* **Task item**: Using the listing below, set down each line from the line containing "Privacy policy (473, 1451)" through the line containing "[Search] (821, 36)", both ends included, exactly and with nothing added.

[Information provided Boundary: Start]

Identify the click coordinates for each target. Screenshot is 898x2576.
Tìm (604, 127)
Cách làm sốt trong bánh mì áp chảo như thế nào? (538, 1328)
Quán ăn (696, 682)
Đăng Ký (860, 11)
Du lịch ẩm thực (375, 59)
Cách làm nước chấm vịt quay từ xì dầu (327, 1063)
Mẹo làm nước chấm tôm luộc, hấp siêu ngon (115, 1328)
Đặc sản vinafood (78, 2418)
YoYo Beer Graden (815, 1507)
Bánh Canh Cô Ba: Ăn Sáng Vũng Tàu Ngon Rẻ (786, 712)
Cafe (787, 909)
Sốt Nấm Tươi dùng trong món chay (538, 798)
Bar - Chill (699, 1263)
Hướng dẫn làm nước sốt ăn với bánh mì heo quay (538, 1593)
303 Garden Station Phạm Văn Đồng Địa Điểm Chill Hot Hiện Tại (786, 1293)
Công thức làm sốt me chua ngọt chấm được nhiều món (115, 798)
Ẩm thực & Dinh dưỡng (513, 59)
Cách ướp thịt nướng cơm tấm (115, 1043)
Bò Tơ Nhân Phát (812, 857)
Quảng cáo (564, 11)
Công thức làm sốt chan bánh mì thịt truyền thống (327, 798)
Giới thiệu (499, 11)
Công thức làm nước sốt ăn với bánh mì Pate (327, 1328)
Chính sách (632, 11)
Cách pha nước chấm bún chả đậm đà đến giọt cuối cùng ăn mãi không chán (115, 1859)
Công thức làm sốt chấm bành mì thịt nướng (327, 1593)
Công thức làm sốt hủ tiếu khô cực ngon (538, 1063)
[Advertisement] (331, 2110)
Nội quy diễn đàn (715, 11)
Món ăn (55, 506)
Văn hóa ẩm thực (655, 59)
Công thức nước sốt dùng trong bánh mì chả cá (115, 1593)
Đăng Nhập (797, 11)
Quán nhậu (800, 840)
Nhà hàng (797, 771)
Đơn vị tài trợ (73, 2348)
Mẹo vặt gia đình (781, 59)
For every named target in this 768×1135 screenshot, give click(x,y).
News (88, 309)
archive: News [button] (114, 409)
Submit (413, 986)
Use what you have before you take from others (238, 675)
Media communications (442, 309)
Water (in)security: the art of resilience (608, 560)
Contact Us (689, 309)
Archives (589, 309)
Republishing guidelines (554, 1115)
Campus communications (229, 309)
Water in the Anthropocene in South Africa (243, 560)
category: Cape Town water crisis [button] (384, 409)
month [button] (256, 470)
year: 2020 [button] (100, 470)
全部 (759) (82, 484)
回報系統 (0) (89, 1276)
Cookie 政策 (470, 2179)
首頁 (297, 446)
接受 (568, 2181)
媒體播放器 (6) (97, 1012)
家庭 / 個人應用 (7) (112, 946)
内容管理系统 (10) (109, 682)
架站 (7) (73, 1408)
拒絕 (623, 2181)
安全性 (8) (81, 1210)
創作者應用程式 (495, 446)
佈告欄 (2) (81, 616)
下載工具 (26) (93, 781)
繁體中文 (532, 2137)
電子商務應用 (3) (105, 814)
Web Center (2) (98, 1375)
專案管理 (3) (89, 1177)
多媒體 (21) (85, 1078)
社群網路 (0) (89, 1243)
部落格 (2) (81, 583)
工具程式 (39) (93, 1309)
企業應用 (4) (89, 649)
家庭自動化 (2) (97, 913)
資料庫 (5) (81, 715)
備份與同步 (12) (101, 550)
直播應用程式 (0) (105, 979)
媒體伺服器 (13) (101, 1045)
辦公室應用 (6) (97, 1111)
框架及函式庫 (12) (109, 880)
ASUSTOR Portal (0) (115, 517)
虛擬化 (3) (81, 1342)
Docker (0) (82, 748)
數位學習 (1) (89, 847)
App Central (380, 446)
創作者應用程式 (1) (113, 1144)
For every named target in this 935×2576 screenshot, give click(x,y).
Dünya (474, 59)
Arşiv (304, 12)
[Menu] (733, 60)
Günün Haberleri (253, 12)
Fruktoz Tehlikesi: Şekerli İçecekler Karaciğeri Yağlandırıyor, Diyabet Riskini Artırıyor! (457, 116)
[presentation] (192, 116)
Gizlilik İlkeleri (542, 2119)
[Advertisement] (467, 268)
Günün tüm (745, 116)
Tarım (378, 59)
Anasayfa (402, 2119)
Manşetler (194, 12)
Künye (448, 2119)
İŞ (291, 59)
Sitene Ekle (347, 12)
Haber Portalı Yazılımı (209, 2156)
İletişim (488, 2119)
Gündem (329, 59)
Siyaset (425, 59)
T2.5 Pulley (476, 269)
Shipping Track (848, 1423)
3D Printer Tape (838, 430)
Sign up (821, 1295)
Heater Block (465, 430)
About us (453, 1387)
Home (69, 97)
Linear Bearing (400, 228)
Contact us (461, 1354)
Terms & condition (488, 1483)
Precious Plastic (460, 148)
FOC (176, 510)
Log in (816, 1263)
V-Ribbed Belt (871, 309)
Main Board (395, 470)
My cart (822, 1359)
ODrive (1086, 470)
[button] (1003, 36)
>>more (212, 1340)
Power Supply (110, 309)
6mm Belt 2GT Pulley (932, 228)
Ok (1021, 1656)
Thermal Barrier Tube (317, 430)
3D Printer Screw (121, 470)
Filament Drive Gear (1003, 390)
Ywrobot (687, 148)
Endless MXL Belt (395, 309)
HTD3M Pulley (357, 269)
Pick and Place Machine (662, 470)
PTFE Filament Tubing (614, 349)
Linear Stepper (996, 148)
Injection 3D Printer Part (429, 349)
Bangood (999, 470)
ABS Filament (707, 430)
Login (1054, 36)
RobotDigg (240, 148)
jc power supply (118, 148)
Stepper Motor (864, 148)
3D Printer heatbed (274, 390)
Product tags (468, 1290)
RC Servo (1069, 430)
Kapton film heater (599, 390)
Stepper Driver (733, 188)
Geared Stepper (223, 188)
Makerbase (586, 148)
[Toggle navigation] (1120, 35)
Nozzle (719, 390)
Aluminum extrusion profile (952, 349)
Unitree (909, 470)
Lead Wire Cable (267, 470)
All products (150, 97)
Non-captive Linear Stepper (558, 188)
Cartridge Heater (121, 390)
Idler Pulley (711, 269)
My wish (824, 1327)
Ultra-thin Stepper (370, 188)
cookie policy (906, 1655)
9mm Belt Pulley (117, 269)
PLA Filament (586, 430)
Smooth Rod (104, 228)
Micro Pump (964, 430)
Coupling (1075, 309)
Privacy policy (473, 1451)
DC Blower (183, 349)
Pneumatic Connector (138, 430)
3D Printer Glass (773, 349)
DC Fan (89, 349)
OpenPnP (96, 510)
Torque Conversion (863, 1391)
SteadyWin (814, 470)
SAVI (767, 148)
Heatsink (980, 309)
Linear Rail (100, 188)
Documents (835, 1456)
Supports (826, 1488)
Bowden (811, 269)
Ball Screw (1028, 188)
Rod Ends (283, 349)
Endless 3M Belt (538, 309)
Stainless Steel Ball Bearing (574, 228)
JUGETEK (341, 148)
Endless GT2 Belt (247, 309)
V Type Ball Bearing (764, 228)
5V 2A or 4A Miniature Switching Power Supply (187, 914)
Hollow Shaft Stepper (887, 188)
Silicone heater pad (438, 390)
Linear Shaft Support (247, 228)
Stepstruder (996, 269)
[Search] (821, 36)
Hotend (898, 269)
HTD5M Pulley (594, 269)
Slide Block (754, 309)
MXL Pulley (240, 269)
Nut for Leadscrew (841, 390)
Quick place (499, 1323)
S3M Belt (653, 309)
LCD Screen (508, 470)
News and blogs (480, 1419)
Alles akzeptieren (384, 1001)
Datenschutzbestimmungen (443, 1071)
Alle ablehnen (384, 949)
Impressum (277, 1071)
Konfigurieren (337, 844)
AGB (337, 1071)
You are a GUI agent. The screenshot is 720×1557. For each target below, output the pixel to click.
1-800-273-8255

[Information provided Boundary: End]

* **Written reply**:
Privacy policy (473, 1451)
DC Blower (183, 349)
Pneumatic Connector (138, 430)
3D Printer Glass (773, 349)
DC Fan (89, 349)
OpenPnP (96, 510)
Torque Conversion (863, 1391)
SteadyWin (814, 470)
SAVI (767, 148)
Heatsink (980, 309)
Linear Rail (100, 188)
Documents (835, 1456)
Supports (826, 1488)
Bowden (811, 269)
Ball Screw (1028, 188)
Rod Ends (283, 349)
Endless 3M Belt (538, 309)
Stainless Steel Ball Bearing (574, 228)
JUGETEK (341, 148)
Endless GT2 Belt (247, 309)
V Type Ball Bearing (764, 228)
5V 2A or 4A Miniature Switching Power Supply (187, 914)
Hollow Shaft Stepper (887, 188)
Silicone heater pad (438, 390)
Linear Shaft Support (247, 228)
Stepstruder (996, 269)
[Search] (821, 36)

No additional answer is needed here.